Very nice!!!!! I love ribena too.


----------



## DrLeslieEe (Jan 7, 2021)

I'm originally from Borneo, so i know Ribena grape juice lol


----------



## southernbelle (Jan 8, 2021)

DrLeslieEe said:


> This is one of my favorite hybrids that combine bellina alba with the king of harlequins Golden Peoker.
> Looks like a panda (my favorite mammal lol). Sometimes the flowers all come out with the same pattern but most times they are random.
> 
> View attachment 24569
> ...


That’s really striking!! I saw a red/white one of this type on another sight but they didn’t say what it was. Obviously unusual!!


----------



## DrLeslieEe (Jan 19, 2021)

Two more flowers opened making 4 opened now, and two more buds to go. One flower has decided to have a big pimple on the petal lol.

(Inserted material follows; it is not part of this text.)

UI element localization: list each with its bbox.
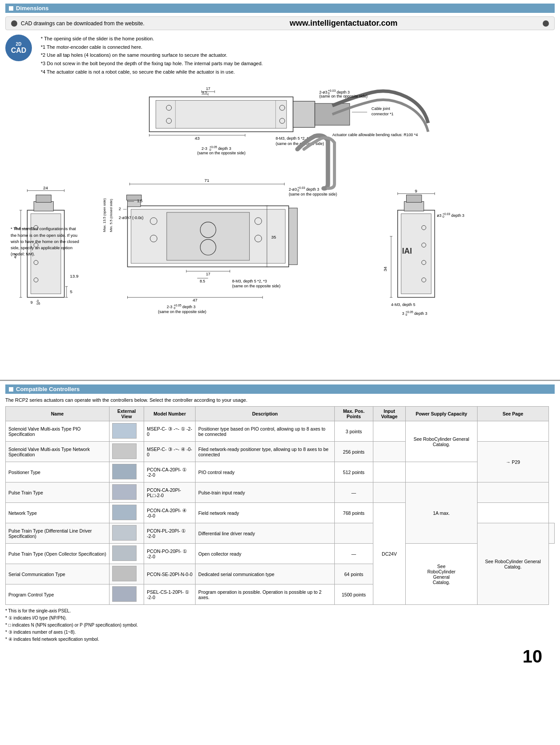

These flowers lasts a very long time too. Bonus!


----------



## Guldal (Jan 26, 2021)

Very beautifull! There is so much more Harlequin over this hybrid, than over the so called Harlequin-hybrids: Harlequin pattern - Google Search


----------



## DrLeslieEe (Feb 10, 2021)

Fully open now. Last flower has the panda eyes!


----------